• _Brief_: Below are records; please give the number of their lines that contain the string "PowerPoint", and only that number.
===== Working data =====
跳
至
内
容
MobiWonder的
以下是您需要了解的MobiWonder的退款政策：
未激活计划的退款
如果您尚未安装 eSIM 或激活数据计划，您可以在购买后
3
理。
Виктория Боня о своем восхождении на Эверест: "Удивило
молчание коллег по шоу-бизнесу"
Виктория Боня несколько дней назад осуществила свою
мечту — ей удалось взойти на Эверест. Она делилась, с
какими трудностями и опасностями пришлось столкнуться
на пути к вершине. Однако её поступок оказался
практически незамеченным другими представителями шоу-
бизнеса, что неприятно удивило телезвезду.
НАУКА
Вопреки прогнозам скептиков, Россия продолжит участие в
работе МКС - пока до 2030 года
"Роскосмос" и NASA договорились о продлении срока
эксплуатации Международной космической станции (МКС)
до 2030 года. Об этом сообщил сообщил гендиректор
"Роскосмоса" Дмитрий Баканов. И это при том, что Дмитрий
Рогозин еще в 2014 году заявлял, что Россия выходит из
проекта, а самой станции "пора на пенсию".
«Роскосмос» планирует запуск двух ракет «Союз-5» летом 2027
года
=====
===== Working data =====
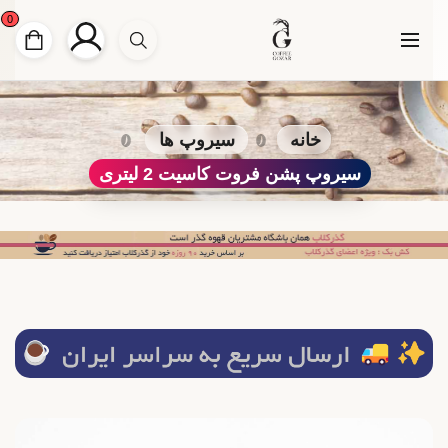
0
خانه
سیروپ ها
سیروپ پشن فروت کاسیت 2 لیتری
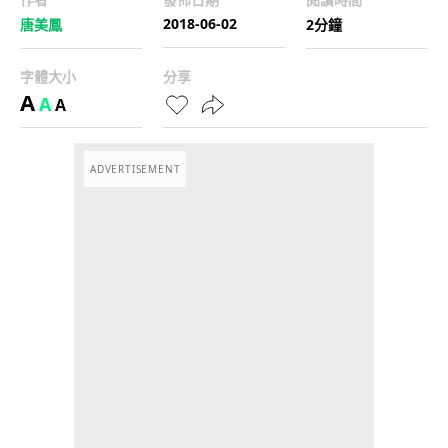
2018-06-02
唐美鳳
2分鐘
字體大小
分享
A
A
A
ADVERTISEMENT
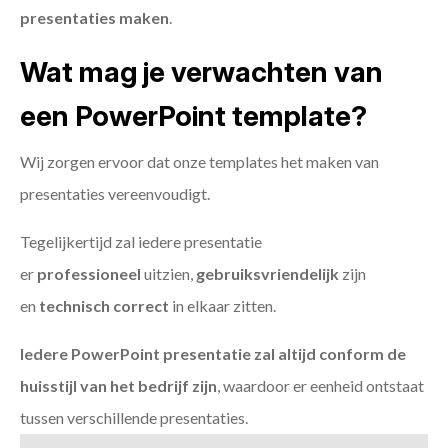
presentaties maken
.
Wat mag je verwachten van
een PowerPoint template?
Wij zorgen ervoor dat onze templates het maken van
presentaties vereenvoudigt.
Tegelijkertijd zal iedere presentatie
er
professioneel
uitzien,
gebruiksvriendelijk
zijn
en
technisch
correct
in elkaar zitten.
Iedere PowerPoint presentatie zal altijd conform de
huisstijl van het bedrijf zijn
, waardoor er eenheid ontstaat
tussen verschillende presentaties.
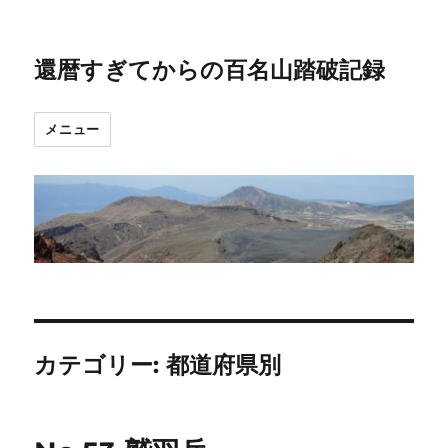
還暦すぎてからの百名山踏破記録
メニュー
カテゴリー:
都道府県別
=====
===== Working data =====
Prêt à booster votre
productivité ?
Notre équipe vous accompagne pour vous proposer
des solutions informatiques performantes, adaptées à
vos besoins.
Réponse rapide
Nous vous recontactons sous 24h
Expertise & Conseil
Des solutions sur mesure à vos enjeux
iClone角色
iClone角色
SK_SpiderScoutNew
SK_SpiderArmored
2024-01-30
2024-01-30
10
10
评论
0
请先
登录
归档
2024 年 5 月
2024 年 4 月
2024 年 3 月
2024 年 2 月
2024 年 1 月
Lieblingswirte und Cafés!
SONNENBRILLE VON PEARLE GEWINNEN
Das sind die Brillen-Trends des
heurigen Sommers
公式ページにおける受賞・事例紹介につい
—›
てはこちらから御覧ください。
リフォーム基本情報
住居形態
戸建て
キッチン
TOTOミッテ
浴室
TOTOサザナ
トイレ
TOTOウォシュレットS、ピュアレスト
=====
• _Result of this exercise_: 2